Threat from ransomware attacks extends to small businesses
WICHITA, Kan. (KWCH) - Businesses are increasingly fending off attacks on their IT systems. While the focus recently has been on the ransomware attacks on large corporations, mom-and-pop shops are also under threat.
The FBI said last year, cybercrime cost the U.S. economy about $2.7 billion. Small businesses are being seen as lucrative targets for their data and because they often don’t have the IT protection in place that’s seen at larger organizations.
Speaking with Friends University’s Cybersecurity Program, a critical piece of advice is to constantly be on the lookout. Cyberattacks are ever-present in a largely connected world.
“(It) does seem like that we’re seeing a lot of attacks right now in the news and there are attacks that are ramping up, when, in reality, all we’re doing is seeing visibility on attacks. We’re seeing larger organizations being breached,” said Friends University Executive-in-Residence for Cybersecurity Education David Evenden said.
A recent ransomware attack in Wichita targeted Saint Elizabeth Ann Seton Catholic Church and School. A spokesperson for the Catholic Diocese of Wichita said they’re still working to assess the impact on the church’s systems and to restore them, but these kinds of attacks are routine.
“It happens all the time,” Evenden said.
In addition to his work with Friends University, Evenden runs a cybersecurity firm. He said when businesses look at cybersecurity and protection, they often think large.
“The initial access or the initial breach as sort of their hot button. They need to identify ways they can mitigate vulnerabilities,” he said.
Evenden advised it should be more focused.
“Identify what really the most valuable asses in the organization actually are. Start there (and) work your way backward,” he said.
Building robust protections, Evenden said, is easier for larger corporations than small businesses.

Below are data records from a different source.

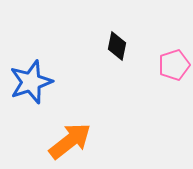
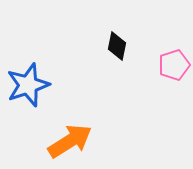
blue star: moved 3 px left, 3 px down
orange arrow: rotated 6 degrees clockwise
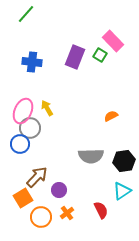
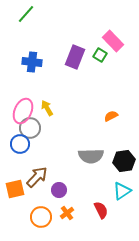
orange square: moved 8 px left, 9 px up; rotated 18 degrees clockwise
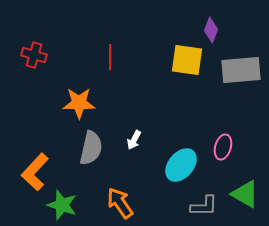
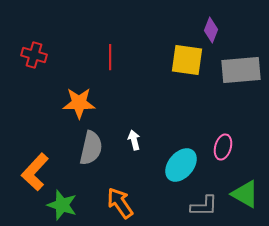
white arrow: rotated 138 degrees clockwise
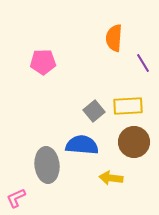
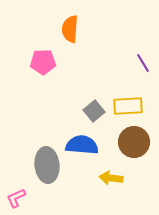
orange semicircle: moved 44 px left, 9 px up
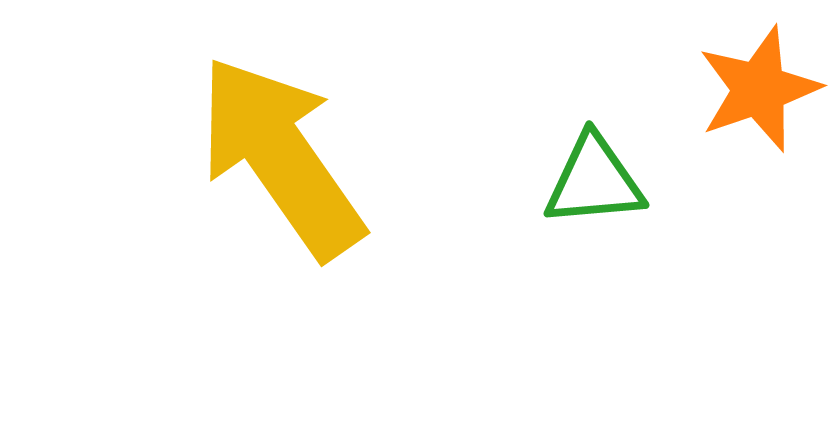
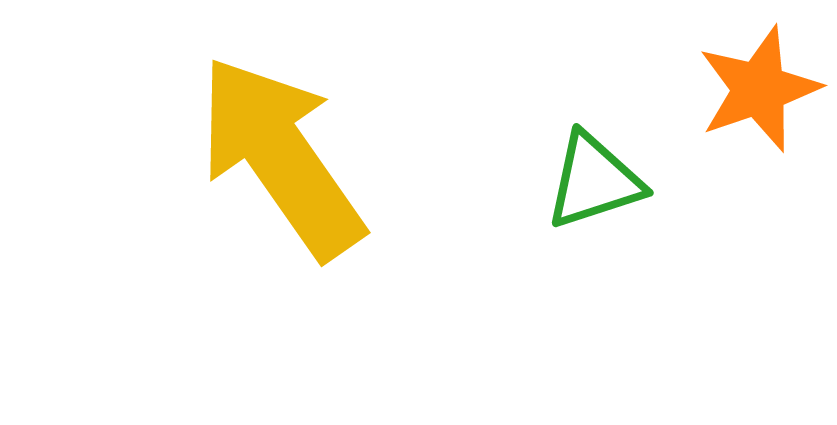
green triangle: rotated 13 degrees counterclockwise
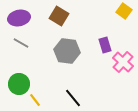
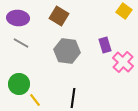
purple ellipse: moved 1 px left; rotated 15 degrees clockwise
black line: rotated 48 degrees clockwise
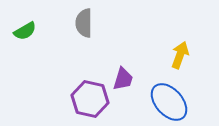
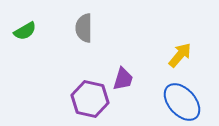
gray semicircle: moved 5 px down
yellow arrow: rotated 20 degrees clockwise
blue ellipse: moved 13 px right
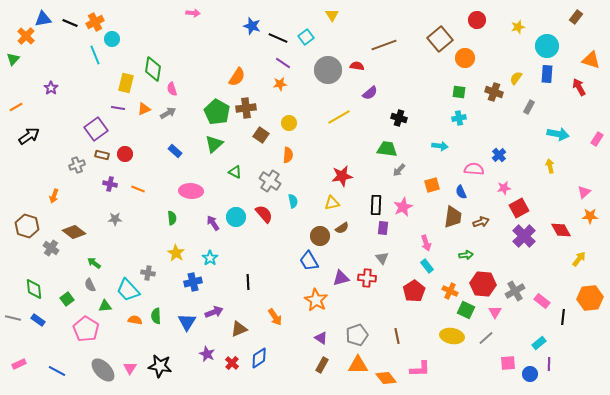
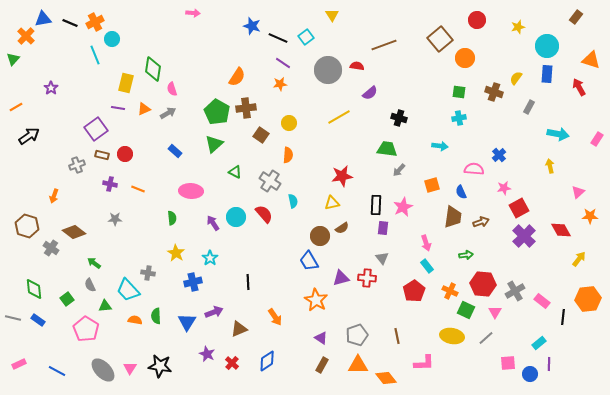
pink triangle at (584, 192): moved 6 px left
orange hexagon at (590, 298): moved 2 px left, 1 px down
blue diamond at (259, 358): moved 8 px right, 3 px down
pink L-shape at (420, 369): moved 4 px right, 6 px up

“Organizations are really quite vulnerable and unfortunately, the reason that’s the case is because access to cybersecurity professionals. Can you afford to hire a full-time professional,” he said.
He said that’s why businesses and employees need to be on alert and cautious, taking a similar strategy when approached by a stranger.
“You know when things are not right,” Evenden said. “This person seems a little bit weird, (you) probably don’t want to be talking to them. In the exact way, somebody sends you an email, there’s no difference.”
When a business suffers a ransomware attack, Evenden said the advice is not to pay. He said you never know here that money is actually going and it could be used to fund other criminal activities. He said that’s why businesses should be taking precautionary steps. This includes backing up data regularly so they can restore their systems if they experience a breach.